Put the sheets, created from the template (described below), for one or more ontologies in a folder and the ‘FAIRmaterials’ ‘process_ontology_files’ or ‘FAIRSheetParser’ function will output a JSON-LD, turtle/OWL, SVG/PNG visualization, and HTML documentation into the input folder for all the input ontologies merged. Note that a folder containing only files for one ontology will give results for just that ontology and specifying a base uri is required for merging ontologies. The package can handle subdirectories by producing separate unmerged outputs for each subdirectory and a merged output from all files in the input path. This tool, developed for use by the SDLE Research Center at Case Western Reserve University, facilitates the creation and visualization of material science ontologies.

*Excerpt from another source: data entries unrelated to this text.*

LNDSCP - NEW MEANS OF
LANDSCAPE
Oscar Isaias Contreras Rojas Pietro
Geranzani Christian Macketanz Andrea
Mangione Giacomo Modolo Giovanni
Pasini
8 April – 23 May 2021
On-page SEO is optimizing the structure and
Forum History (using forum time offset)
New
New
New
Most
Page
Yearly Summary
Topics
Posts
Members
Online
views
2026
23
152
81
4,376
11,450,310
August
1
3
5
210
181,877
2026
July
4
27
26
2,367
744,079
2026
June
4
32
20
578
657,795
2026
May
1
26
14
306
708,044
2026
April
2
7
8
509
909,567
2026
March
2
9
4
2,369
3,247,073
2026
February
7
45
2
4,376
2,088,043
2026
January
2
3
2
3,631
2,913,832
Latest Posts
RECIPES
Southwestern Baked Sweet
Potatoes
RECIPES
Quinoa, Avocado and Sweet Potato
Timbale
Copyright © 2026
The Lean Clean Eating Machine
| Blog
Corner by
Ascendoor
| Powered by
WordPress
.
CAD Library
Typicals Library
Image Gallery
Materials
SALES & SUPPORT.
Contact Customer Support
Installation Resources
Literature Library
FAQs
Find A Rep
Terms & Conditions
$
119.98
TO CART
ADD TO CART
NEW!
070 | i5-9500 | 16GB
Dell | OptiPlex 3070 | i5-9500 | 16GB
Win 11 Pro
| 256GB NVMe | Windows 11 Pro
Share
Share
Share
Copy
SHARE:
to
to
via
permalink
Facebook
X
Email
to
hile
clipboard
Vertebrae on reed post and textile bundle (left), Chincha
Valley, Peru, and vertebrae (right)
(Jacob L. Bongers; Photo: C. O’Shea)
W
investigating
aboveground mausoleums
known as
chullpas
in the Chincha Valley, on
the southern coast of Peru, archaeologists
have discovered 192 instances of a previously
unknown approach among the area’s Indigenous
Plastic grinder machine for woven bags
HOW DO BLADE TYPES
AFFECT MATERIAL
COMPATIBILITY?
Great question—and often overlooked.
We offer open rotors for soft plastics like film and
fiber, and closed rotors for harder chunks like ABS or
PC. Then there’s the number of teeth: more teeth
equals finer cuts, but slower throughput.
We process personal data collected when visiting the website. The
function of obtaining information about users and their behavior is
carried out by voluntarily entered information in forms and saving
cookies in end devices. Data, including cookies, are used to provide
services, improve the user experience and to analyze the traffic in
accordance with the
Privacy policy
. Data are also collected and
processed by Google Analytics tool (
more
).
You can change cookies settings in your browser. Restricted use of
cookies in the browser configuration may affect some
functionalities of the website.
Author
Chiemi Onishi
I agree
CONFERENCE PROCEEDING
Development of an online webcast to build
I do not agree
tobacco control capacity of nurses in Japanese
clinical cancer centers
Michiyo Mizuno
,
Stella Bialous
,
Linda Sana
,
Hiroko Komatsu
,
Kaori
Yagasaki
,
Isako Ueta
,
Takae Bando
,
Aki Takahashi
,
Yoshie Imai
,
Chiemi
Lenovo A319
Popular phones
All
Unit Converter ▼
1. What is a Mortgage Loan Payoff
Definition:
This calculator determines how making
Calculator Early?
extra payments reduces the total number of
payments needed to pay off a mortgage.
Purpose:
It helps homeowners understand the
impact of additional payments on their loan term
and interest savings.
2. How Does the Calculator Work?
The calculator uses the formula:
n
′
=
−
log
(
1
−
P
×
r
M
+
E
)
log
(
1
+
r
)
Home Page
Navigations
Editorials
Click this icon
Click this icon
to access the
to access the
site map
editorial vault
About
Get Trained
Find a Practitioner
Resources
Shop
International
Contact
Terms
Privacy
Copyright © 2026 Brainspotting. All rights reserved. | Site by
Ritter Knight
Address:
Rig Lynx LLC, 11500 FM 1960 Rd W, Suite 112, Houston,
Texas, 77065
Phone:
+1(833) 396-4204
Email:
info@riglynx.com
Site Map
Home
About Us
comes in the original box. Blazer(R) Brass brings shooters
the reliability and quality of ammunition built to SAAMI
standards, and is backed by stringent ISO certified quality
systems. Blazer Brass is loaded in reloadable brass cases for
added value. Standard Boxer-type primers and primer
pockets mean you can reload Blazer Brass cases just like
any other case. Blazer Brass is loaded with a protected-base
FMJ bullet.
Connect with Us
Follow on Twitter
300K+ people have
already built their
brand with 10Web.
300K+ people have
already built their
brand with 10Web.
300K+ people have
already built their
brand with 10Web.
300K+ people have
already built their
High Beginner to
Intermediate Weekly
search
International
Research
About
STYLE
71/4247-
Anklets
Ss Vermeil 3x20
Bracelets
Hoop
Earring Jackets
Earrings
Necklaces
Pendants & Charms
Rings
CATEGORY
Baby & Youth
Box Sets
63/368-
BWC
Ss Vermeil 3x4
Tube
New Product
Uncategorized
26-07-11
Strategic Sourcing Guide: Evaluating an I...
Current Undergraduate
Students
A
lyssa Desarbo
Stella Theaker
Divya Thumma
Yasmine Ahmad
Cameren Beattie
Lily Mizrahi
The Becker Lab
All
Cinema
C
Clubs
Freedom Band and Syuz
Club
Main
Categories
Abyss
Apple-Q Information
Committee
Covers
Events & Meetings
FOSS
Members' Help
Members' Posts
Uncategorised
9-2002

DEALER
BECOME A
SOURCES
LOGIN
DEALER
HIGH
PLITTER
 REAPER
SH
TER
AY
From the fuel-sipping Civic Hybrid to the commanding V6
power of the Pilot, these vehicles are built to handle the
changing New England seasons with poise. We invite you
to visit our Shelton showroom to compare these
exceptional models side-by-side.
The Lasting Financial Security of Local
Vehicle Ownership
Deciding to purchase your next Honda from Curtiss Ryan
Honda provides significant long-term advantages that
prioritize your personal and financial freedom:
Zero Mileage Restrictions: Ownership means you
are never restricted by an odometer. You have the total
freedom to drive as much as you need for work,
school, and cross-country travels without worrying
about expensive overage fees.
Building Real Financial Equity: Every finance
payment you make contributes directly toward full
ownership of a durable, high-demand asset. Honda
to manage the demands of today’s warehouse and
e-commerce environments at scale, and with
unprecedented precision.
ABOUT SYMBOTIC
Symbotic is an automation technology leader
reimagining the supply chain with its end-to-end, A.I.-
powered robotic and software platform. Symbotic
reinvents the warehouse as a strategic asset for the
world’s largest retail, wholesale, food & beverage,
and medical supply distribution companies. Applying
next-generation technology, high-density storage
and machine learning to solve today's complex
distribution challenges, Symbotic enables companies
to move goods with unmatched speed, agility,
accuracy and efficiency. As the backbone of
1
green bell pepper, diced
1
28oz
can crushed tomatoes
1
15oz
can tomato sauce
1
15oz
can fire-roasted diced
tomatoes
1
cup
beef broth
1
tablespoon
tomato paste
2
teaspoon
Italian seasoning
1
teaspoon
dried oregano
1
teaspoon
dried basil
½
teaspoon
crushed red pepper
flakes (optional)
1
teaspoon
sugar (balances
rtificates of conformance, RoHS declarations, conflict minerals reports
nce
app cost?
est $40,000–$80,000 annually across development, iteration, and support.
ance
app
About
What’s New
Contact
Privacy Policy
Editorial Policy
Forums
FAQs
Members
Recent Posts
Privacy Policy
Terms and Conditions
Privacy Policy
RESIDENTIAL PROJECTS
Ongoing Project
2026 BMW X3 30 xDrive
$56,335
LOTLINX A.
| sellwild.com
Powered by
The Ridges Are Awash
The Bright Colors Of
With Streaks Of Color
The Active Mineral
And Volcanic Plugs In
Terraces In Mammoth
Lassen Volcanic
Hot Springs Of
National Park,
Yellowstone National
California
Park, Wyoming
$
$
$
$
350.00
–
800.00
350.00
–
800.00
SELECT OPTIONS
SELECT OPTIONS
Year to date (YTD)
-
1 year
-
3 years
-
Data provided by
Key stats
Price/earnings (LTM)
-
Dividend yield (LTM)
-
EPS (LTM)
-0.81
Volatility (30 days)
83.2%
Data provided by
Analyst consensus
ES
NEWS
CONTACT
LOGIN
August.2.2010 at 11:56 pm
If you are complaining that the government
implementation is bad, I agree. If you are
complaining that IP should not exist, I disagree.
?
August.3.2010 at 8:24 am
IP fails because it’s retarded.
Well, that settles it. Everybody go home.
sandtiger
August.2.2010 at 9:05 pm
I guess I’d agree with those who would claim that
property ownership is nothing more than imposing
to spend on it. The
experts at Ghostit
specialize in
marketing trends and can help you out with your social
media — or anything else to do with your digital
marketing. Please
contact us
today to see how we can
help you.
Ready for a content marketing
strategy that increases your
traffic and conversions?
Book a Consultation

How to use FAIR CSV template:

To Prepare your CSV files, ensure your CSV files contains the appropriate ontological terms and corresponding data using this template: FAIR CSV Template

The XLSX versions of the templates can be found in the package using this code:

# Load the necessary library
library(utils)

# Specifying the path to the Zip file
zip_file <- system.file("extdata", "FAIRSheetTemplatesZIP.zip", package = "FAIRmaterials")

# Extract files from the Zip
unzip(zip_file, exdir = "path/to/destination/for/templates")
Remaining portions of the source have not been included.